Produced by Award Films and Special People Productions and distributed by Viva Films, the film's frank depiction of homosexuality, prostitution, drag queens and crooked cops, the porn industry, sexual slavery, and drugs and violence caused the Philippine government censors to order extensive edits of the film. Brocka smuggled an uncensored cut out of the country to be shown to a limited number of international film festivals. The smuggled, uncensored 35 mm print of the film is part of the permanent collection of the Museum of Modern Art in New York City.

While the film was a box-office failure when it was released in the Philippines in January 1989 due to censorship, it received acclaim from critics and audiences overseas, including the 13th Toronto International Film Festival where it received a standing ovation. It is considered one of the most influential gay films from the Philippines, and atypical of its genre in that its main protagonist kills a corrupt police officer without being charged for the crime.

In 2021, Joel Lamangan directed the sequel, Anak ng Macho Dancer, which focuses on Inno, the son of Pol, portrayed by Sean De Guzman.
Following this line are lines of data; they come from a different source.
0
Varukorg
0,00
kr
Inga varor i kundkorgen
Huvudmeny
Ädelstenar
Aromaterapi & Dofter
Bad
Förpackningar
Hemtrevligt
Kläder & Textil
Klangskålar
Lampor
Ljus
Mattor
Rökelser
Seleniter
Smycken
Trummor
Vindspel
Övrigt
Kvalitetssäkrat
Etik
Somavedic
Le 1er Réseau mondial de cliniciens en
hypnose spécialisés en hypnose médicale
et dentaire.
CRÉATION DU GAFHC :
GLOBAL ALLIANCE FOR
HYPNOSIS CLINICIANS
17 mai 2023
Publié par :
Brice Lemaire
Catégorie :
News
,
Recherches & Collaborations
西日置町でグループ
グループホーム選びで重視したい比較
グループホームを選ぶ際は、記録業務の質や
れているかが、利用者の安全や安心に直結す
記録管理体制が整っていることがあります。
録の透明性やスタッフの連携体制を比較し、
In 2026, the film was digitally restored and remastered by Kani Releasing and Carlotta Films, who commissioned the restoration from a scanned 35mm print from Viva Entertainment's archives. The restored 4K version premiered in January 9, 2026, as part of the 22nd MOMA International Festival of Film Preservation.

==Plot==
Pol, a poor young man from the Filipino countryside, helps his single mother support his siblings with a gay-for-pay arrangement with an American. Such arrangements are common in his village, and Pol is envious of his friend and neighbor, Greg, who makes a lot of money working in a sex club in Manila. After his client finishes his tour of duty, Pol aspires to move to Manila, and Greg agrees to give him an introduction to Manila's underground world of male strippers, prostitution, illegal drugs, sexual exploitation, and sexual slavery.
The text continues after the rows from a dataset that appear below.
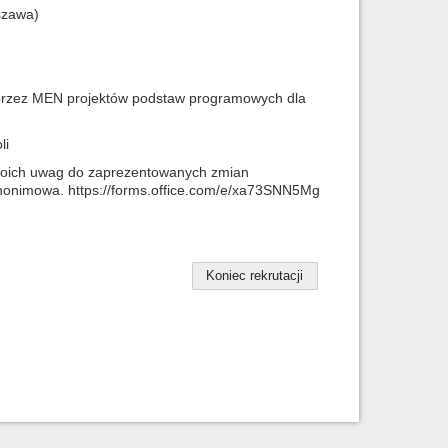
szawa)
 przez MEN projektów podstaw programowych dla
li
woich uwag do zaprezentowanych zmian
anonimowa. https://forms.office.com/e/xa73SNN5Mg
Koniec rekrutacji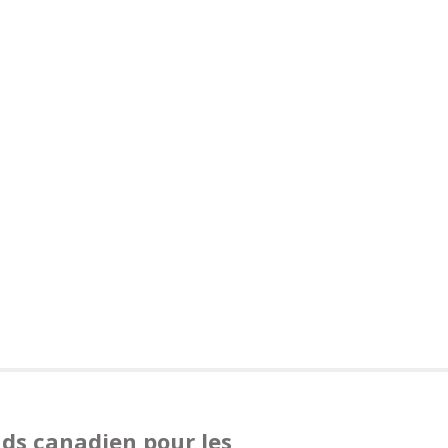
nds canadien pour les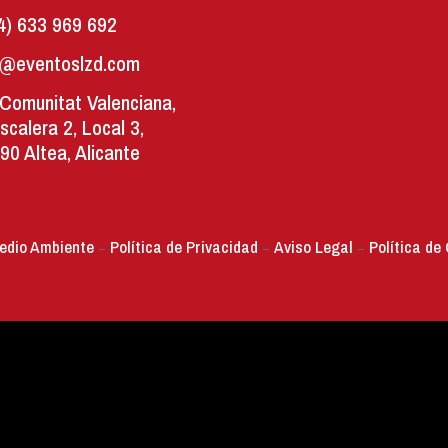
4) 633 969 692
o@eventoslzd.com
 Comunitat Valenciana,
Escalera 2, Local 3,
90 Altea, Alicante
Medio Ambiente
Política de Privacidad
Aviso Legal
Política de
–
–
–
Greg leads Pol to Mama Charlie's, a male strip club in the district's tourist row frequented by American, European, and Japanese foreigners, run by drag queen Mama Charlie. The club is under the "protection" of corrupt police officer Kid, who is involved in all illegal activity in Manila. Though Mama Charlie has a strict "no drugs" policy, Pol is warned to stay away from fellow dancer Dennis, who works for Kid and provides drugs from Kid to his clients.

Pol becomes the roommate and friend of Noel, one of the club's most popular and successful workers, who takes Pol under his wing and mentors him to be a better "macho dancer" and call boy. Pol is quickly accepted into the community of sex workers and has an immediate rapport with Bambi, a young call girl who often runs into Noel and his friends after work hours, and who expresses attraction to Pol.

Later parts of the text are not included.